### EXERCISE BRIEF
Each line below with the word "heeft" needs to be copied.

++++ THE RECORDS

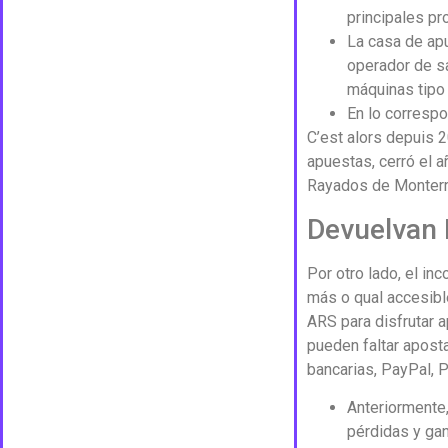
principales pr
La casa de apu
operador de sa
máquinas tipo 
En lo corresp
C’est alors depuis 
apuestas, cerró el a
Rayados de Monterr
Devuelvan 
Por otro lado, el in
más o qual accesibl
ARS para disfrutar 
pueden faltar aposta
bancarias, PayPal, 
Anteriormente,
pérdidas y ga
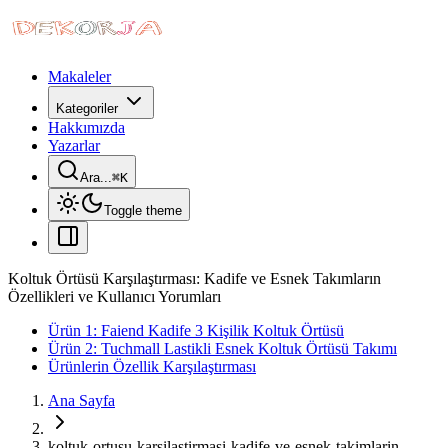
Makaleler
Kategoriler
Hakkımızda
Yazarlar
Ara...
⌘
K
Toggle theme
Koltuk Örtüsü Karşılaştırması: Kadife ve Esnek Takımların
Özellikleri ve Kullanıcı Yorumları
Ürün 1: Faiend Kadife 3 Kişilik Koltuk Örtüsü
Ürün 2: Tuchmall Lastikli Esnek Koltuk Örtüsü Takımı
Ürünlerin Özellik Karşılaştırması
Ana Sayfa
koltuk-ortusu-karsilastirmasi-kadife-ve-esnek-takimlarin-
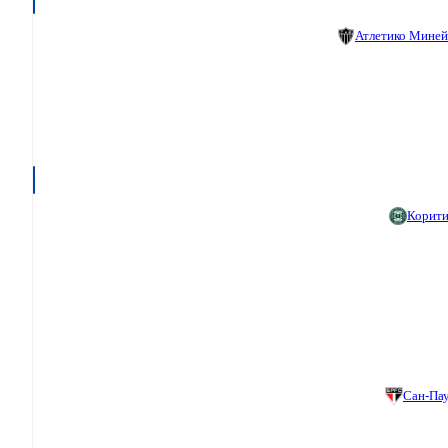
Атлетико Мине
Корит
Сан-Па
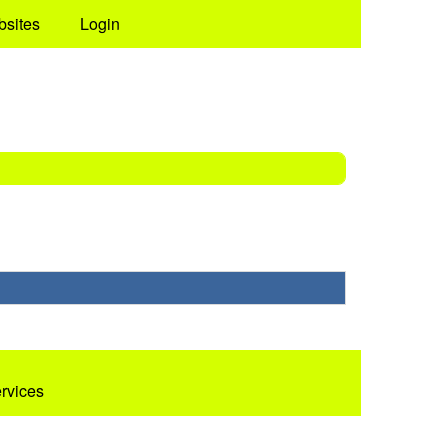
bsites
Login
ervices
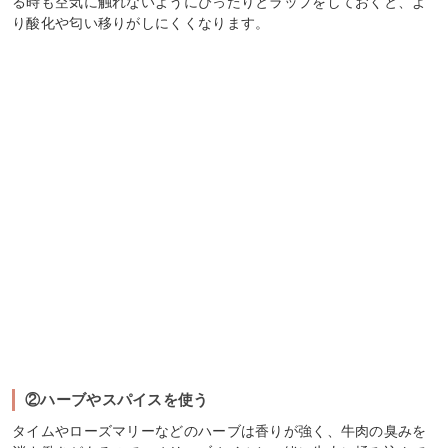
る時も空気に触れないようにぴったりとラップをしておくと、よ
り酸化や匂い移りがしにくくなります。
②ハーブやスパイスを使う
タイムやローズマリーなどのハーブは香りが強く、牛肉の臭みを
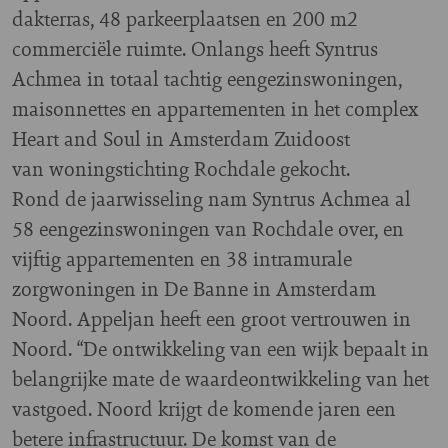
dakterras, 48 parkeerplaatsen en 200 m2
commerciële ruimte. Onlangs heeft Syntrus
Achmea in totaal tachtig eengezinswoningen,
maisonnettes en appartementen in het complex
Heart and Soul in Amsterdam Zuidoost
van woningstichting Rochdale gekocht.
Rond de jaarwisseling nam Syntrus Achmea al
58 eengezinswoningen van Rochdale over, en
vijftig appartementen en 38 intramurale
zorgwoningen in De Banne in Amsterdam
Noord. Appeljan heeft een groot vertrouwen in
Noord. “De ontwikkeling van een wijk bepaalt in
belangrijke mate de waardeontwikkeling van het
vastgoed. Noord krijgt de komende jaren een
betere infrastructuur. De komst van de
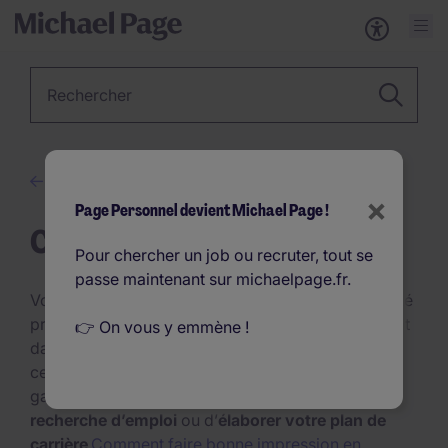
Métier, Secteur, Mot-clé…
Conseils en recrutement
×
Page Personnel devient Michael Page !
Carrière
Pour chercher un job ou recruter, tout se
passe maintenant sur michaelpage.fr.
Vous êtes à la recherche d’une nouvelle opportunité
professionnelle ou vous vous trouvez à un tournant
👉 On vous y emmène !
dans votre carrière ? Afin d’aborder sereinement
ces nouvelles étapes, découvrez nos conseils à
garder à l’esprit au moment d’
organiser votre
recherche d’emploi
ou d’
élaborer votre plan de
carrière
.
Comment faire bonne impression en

++++++++
++++ THE RECORDS

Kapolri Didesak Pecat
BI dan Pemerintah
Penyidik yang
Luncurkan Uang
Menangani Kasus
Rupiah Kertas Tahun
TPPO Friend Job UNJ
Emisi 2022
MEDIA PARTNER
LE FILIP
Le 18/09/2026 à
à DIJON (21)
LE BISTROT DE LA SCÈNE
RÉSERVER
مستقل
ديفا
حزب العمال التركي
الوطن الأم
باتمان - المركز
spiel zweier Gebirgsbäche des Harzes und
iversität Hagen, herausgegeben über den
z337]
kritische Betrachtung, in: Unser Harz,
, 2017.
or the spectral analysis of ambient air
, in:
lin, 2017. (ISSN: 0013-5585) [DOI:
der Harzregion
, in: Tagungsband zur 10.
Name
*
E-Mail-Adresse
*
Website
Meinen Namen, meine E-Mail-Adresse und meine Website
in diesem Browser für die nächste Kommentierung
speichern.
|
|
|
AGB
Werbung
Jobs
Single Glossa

++++++++

### TASK OUTPUT
commerciële ruimte. Onlangs heeft Syntrus
Noord. Appeljan heeft een groot vertrouwen in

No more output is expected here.